(SUPPLIED MATERIAL Opens)

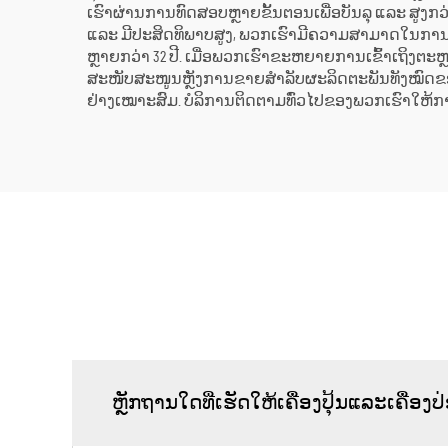
ເຮົາຜ່ານການທົດສອບຫຼາຍຂັ້ນຕອນເພື່ອບັນລຸ ແລະ ສູ
ແລະ ມີປະສິດທິພາບສູງ, ພວກເຮົາມີຄວາມສາມາດໃນການປະ
ຫຼາຍກວ່າ 32 ປີ. ເມື່ອພວກເຮົາຂະຫຍາຍການເຂົ້າເຖິງຕະ
ສະໜັບສະໜູນຫຼັງການຂາຍສຳລັບຜະລິດຕະພັນທັງໝົດຂ
ຢ່າງເໝາະສົມ. ບໍລິການຕິດຕາມທົ່ວໄປຂອງພວກເຮົາໃຫ້ການສ
ຫຼັກຖານໃດທີ່ເຮັດໃຫ້ເຄື່ອງປຸ້ນແລະເຄື່ອງປ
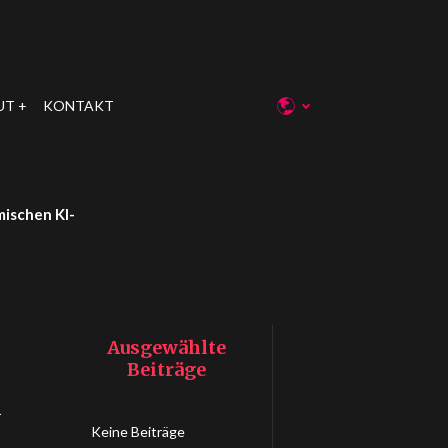
UT
KONTAKT
mischen KI-
Ausgewählte
Beiträge
l
Keine Beiträge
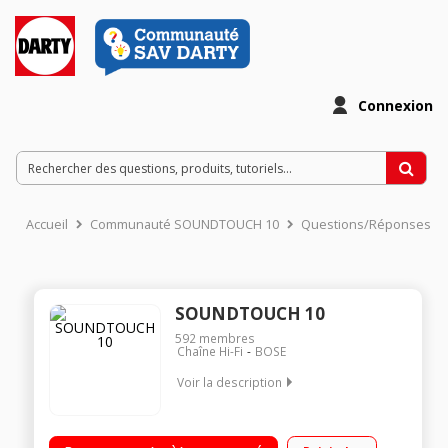
Connexion
Accueil
Communauté SOUNDTOUCH 10
Questions/Réponses
SOUNDTOUCH 10
592
membres
Chaîne Hi-Fi
BOSE
Voir la description
Pack économique composé de 2 enceinte Soundtouch 10
Enceintes multiroom Wifi et Bluetooth Compatible avec le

(SUPPLIED MATERIAL Closes)

**YOUR INSTRUCTIONS:** A faithful, word-for-word version of the records above is needed, with no images in it.

**WORKED SOLUTION:**
ເຮົາຜ່ານການທົດສອບຫຼາຍຂັ້ນຕອນເພື່ອບັນລຸ ແລະ ສູ
ແລະ ມີປະສິດທິພາບສູງ, ພວກເຮົາມີຄວາມສາມາດໃນການປະ
ຫຼາຍກວ່າ 32 ປີ. ເມື່ອພວກເຮົາຂະຫຍາຍການເຂົ້າເຖິງຕະ
ສະໜັບສະໜູນຫຼັງການຂາຍສຳລັບຜະລິດຕະພັນທັງໝົດຂ
ຢ່າງເໝາະສົມ. ບໍລິການຕິດຕາມທົ່ວໄປຂອງພວກເຮົາໃຫ້ການສ
ຫຼັກຖານໃດທີ່ເຮັດໃຫ້ເຄື່ອງປຸ້ນແລະເຄື່ອງປ
UT
KONTAKT
mischen KI-
Ausgewählte
Beiträge
l
Keine Beiträge
Connexion
Accueil
Communauté SOUNDTOUCH 10
Questions/Réponses
SOUNDTOUCH 10
592
membres
Chaîne Hi-Fi
BOSE
Voir la description
Pack économique composé de 2 enceinte Soundtouch 10
Enceintes multiroom Wifi et Bluetooth Compatible avec le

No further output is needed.